_Data section_
- - -
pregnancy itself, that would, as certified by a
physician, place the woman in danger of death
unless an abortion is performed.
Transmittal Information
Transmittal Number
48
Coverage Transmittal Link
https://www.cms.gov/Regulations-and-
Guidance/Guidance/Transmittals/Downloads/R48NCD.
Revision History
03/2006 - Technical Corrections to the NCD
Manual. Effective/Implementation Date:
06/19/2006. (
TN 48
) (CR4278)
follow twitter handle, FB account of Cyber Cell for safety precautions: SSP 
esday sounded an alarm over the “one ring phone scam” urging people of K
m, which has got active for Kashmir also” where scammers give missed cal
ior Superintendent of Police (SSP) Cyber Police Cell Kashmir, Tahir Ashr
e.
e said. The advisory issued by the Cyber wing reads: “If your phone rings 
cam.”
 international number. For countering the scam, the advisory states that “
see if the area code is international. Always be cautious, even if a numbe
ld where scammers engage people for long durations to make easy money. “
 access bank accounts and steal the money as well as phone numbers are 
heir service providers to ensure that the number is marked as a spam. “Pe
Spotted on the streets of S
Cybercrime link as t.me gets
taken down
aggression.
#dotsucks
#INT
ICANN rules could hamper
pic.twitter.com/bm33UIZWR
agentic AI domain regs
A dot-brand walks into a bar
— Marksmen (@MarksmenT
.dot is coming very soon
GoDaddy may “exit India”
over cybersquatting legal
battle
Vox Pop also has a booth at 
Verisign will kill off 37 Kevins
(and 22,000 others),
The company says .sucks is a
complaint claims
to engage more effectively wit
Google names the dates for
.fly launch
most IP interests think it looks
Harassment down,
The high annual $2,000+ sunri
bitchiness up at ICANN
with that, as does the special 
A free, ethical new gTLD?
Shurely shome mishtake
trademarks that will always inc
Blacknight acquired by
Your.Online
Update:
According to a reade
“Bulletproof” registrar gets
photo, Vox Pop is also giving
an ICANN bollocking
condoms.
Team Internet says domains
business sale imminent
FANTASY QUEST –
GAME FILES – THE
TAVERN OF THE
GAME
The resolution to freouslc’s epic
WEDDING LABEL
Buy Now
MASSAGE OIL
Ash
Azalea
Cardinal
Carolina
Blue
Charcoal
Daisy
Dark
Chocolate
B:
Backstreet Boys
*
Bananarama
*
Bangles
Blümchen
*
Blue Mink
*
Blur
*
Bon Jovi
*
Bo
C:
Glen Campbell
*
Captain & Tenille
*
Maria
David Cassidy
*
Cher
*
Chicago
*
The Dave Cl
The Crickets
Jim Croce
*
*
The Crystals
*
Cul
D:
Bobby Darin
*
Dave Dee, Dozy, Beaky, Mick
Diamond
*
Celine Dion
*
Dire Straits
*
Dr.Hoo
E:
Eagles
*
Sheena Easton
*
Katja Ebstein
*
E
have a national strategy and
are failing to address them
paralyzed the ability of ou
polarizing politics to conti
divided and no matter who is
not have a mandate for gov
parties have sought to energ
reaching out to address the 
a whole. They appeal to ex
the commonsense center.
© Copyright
- - -
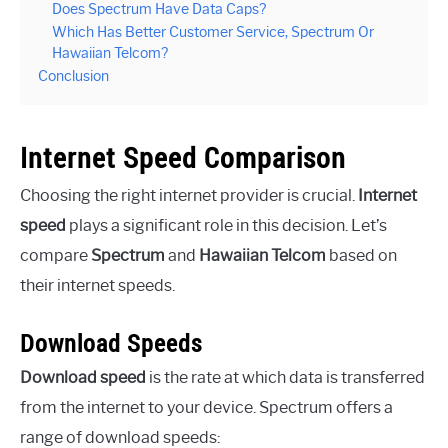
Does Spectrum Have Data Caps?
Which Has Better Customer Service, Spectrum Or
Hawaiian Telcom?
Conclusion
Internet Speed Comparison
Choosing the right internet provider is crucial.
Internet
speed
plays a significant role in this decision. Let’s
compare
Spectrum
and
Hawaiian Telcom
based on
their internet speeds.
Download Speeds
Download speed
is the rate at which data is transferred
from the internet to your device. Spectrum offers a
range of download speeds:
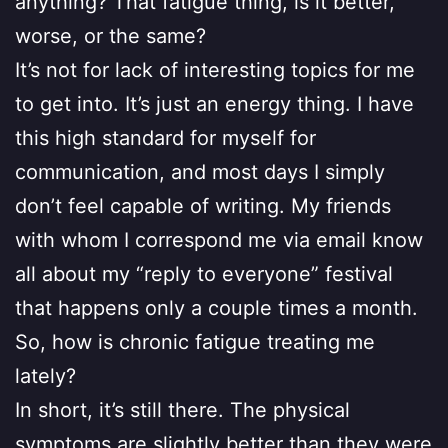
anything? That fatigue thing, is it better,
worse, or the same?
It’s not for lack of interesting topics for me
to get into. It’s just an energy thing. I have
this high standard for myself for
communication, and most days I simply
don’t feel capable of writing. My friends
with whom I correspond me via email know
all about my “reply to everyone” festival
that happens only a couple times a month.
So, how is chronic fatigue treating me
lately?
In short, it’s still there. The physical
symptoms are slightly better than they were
- - -
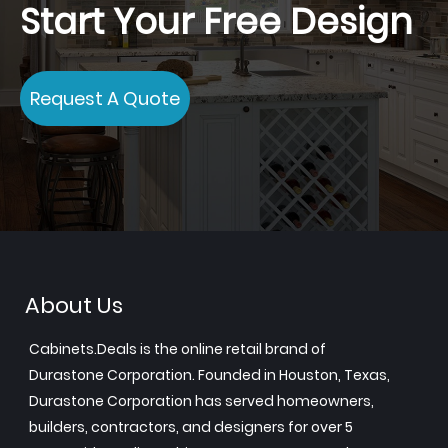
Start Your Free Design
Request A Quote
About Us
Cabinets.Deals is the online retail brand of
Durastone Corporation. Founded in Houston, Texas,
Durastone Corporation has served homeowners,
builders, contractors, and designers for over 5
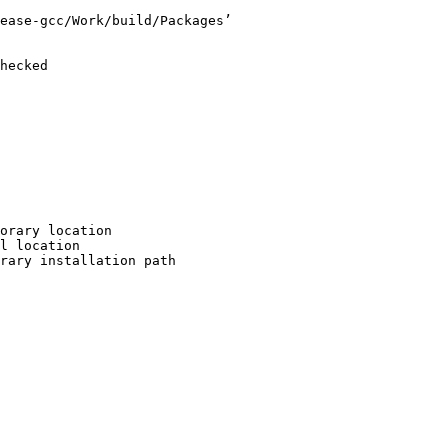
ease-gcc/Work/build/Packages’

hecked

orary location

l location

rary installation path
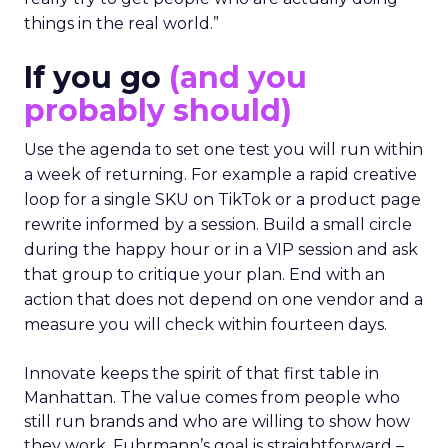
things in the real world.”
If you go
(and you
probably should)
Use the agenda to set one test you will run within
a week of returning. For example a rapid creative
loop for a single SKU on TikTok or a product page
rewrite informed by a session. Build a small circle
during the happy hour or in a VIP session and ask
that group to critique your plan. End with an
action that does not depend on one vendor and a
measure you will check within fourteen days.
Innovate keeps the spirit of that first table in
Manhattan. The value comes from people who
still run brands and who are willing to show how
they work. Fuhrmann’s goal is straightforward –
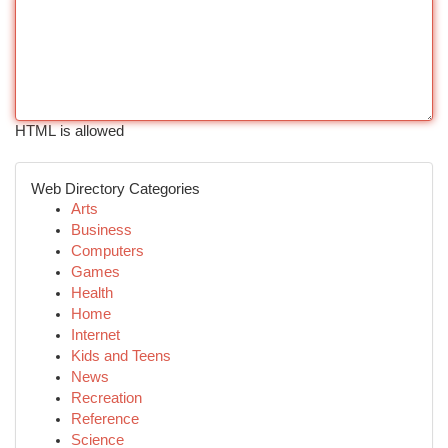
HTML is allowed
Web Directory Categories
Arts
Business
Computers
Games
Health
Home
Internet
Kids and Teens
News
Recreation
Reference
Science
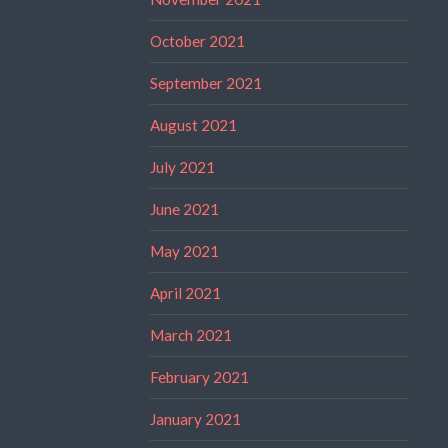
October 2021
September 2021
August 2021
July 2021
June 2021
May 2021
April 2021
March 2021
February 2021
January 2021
- - -
_Work to complete_
Give back, exactly as written, the stretch from the line with "pregnancy itself, that" through the line with "Guidance/Guidance/Transmittals/Downloads/R48NCD.", and no other lines from the records above.

_Answer for the task_
pregnancy itself, that would, as certified by a
physician, place the woman in danger of death
unless an abortion is performed.
Transmittal Information
Transmittal Number
48
Coverage Transmittal Link
https://www.cms.gov/Regulations-and-
Guidance/Guidance/Transmittals/Downloads/R48NCD.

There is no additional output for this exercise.